PESHAWAR, PAKISTAN // Pakistan authorities faced a furious backlash yesterday over security and medical failures after a suicide bomber killed 99 people at a volleyball match in one of the country's worst attacks. Police rounded up dozens of suspects and authorities opened an investigation into poor medical care as doctors in the remote north-west struggled to treat the casualties, many of them lying on the hospital floor.
The suicide bomber rammed a car bomb into a crowd of men, women and children watching the tournament in Shah Hasan Khan village, a pro-government area in the district of Lakki Marwat, reducing a sporting event to carnage on Friday. Police said the death toll had risen to 99, with 87 wounded being treated in three different hospitals, making it the third deadliest attack in a nearly three-year extremist campaign in the country.
"There was only one doctor on duty while there are 10 doctors working in that hospital," said Syed Zahir Ali Shah, the North West Frontier Province's health minister, conceding that limited health care had "caused more human losses". "After the blast, several hours passed, but the other doctors didn't come," he said. "I don't know why they were missing.
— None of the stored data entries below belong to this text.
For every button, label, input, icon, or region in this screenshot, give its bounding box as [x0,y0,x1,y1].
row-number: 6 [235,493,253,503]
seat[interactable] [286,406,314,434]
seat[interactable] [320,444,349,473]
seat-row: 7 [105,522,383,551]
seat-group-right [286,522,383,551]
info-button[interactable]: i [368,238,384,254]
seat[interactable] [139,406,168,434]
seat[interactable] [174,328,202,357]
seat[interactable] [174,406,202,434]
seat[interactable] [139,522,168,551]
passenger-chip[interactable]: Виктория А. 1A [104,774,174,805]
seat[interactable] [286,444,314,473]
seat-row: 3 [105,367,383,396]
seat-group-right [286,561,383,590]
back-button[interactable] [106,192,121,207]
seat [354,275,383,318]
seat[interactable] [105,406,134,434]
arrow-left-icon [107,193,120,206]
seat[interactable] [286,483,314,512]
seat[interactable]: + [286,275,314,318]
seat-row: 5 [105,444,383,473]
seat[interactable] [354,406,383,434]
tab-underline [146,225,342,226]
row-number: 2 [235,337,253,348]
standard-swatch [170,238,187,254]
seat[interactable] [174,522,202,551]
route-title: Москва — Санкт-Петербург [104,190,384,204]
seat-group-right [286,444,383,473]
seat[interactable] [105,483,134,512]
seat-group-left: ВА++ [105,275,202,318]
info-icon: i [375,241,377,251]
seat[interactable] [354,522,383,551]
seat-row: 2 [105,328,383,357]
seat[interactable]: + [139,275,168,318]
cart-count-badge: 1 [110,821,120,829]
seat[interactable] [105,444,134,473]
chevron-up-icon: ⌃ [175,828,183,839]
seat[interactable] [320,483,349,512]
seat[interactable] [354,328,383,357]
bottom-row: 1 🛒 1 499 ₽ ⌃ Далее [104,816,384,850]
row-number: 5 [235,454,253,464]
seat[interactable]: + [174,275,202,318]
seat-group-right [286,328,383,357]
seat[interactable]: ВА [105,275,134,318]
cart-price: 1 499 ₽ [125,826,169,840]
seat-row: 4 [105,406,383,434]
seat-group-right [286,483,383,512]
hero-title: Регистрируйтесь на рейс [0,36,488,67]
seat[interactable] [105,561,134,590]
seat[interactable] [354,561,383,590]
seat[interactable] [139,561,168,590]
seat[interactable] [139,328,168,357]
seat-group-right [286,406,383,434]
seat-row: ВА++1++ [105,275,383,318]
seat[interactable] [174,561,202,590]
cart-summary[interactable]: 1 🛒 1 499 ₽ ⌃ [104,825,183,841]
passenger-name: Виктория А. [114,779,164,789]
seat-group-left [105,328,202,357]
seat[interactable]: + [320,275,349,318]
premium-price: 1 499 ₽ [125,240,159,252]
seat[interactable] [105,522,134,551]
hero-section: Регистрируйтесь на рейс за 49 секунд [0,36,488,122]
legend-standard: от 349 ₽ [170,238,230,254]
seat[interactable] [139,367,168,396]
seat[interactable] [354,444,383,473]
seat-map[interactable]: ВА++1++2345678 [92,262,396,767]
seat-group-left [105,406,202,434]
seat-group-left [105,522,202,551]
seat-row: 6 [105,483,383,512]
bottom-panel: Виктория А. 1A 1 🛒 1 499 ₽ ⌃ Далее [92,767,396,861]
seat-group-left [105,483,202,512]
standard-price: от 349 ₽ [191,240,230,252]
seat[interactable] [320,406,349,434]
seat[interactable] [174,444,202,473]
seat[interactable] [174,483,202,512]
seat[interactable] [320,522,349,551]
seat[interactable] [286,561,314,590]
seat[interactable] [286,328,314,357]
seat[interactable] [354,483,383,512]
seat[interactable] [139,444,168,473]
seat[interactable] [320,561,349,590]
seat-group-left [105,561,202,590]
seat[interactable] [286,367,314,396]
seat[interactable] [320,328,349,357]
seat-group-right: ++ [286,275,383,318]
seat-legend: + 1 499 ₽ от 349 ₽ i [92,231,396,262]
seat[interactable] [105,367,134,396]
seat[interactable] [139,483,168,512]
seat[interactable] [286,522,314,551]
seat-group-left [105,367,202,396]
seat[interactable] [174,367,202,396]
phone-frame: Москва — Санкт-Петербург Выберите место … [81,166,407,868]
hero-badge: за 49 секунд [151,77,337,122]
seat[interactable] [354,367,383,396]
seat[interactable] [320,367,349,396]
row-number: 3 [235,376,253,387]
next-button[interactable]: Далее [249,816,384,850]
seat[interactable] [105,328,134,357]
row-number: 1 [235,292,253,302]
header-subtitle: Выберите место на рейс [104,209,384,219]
We have opened an inquiry and a committee has been constituted."
There were scenes of chaos yesterday at the hospital in the town of Lakki Marwat. "Even now the injured are undergoing treatment on the hospital floor. Some have brought their own beds," Doctor Usman Ali said by telephone. "My daughter died because of the poor facilities in the hospital. There was no bed, no medicine and not even the X-ray machine was not working," Riaz Khatok, a shopkeeper, said from the hospital. "There was nowhere else in Lakki Marwat to take the wounded. Most of the dead died because of bleeding."
The local peace committee that organised the tournament and heads a local anti-Taliban militia, blamed the government for failing to prevent the attack. "The security personnel at the check post didn't search the vehicle and the militants managed to hit us," said Sher Ali Khan, one committee member. " They can target us again. The government should provide security for us." Suspicion has fallen on Tehreek-i-Taliban Pakistan (TTP) and its allies in North Waziristan, where US drone attacks have increasingly targeted al Qa'eda fighters and the Haqqani network, which is known for attacks in Afghanistan.
For two months, Pakistani troops have pressed an offensive trying to wipe out TTP hideouts in South Waziristan, sparking multiple revenge attacks. Suicide and bomb attacks blamed on the Taliban and militants linked to al Qa'eda have killed more than 2,880 people in Pakistan since July 2007, increasingly targeting civilians as well as government security installations. Under huge US pressure to clamp down on militants destabilising the border with Afghanistan, Pakistan has launched a wave of offensives in its tribal belt.
Emir Haider Khan Hoti, the chief minister of the North West Frontier Province, said recent military operations had put militants on the defensive and they were lashing out. "They are running and they are targeting citizens," Mr Hoti told reporters after visiting victims of the bombing being treated at a hospital in the provincial capital of Peshawar. "Militants and militancy is a cancer, and our struggle against it will continue until it vanishes completely," he said.